Task to complete. Write out the following listing in full, exactly as it reads.

- Opening Delimiter -

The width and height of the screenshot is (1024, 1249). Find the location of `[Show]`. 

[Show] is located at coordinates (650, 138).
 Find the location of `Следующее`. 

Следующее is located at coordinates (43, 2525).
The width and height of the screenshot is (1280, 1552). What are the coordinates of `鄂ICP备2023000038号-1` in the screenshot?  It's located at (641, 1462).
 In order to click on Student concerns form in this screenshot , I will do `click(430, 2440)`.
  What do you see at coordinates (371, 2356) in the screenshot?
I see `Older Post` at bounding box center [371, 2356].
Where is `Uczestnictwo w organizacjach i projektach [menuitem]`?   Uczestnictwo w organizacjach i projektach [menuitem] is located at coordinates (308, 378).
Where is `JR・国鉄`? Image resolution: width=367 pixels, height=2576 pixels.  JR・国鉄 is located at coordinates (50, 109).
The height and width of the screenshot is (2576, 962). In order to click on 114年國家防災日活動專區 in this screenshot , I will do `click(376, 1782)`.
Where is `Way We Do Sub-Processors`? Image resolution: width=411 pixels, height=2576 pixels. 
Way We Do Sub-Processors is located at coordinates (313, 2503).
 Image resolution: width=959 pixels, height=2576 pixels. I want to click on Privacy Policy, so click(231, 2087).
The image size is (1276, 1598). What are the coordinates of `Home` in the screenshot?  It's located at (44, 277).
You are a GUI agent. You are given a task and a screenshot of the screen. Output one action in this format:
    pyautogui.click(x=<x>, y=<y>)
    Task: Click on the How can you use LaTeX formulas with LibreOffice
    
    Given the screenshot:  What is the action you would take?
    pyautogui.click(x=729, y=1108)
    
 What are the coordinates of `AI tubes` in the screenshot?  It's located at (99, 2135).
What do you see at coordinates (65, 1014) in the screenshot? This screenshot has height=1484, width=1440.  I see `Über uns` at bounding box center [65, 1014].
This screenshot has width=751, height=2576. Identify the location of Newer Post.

- Closing Delimiter -

Answer area.
The width and height of the screenshot is (1024, 1249). Find the location of `[Show]`. 

[Show] is located at coordinates (650, 138).
 Find the location of `Следующее`. 

Следующее is located at coordinates (43, 2525).
The width and height of the screenshot is (1280, 1552). What are the coordinates of `鄂ICP备2023000038号-1` in the screenshot?  It's located at (641, 1462).
 In order to click on Student concerns form in this screenshot , I will do `click(430, 2440)`.
  What do you see at coordinates (371, 2356) in the screenshot?
I see `Older Post` at bounding box center [371, 2356].
Where is `Uczestnictwo w organizacjach i projektach [menuitem]`?   Uczestnictwo w organizacjach i projektach [menuitem] is located at coordinates (308, 378).
Where is `JR・国鉄`? Image resolution: width=367 pixels, height=2576 pixels.  JR・国鉄 is located at coordinates (50, 109).
The height and width of the screenshot is (2576, 962). In order to click on 114年國家防災日活動專區 in this screenshot , I will do `click(376, 1782)`.
Where is `Way We Do Sub-Processors`? Image resolution: width=411 pixels, height=2576 pixels. 
Way We Do Sub-Processors is located at coordinates (313, 2503).
 Image resolution: width=959 pixels, height=2576 pixels. I want to click on Privacy Policy, so click(231, 2087).
The image size is (1276, 1598). What are the coordinates of `Home` in the screenshot?  It's located at (44, 277).
You are a GUI agent. You are given a task and a screenshot of the screen. Output one action in this format:
    pyautogui.click(x=<x>, y=<y>)
    Task: Click on the How can you use LaTeX formulas with LibreOffice
    
    Given the screenshot:  What is the action you would take?
    pyautogui.click(x=729, y=1108)
    
 What are the coordinates of `AI tubes` in the screenshot?  It's located at (99, 2135).
What do you see at coordinates (65, 1014) in the screenshot? This screenshot has height=1484, width=1440.  I see `Über uns` at bounding box center [65, 1014].
This screenshot has width=751, height=2576. Identify the location of Newer Post.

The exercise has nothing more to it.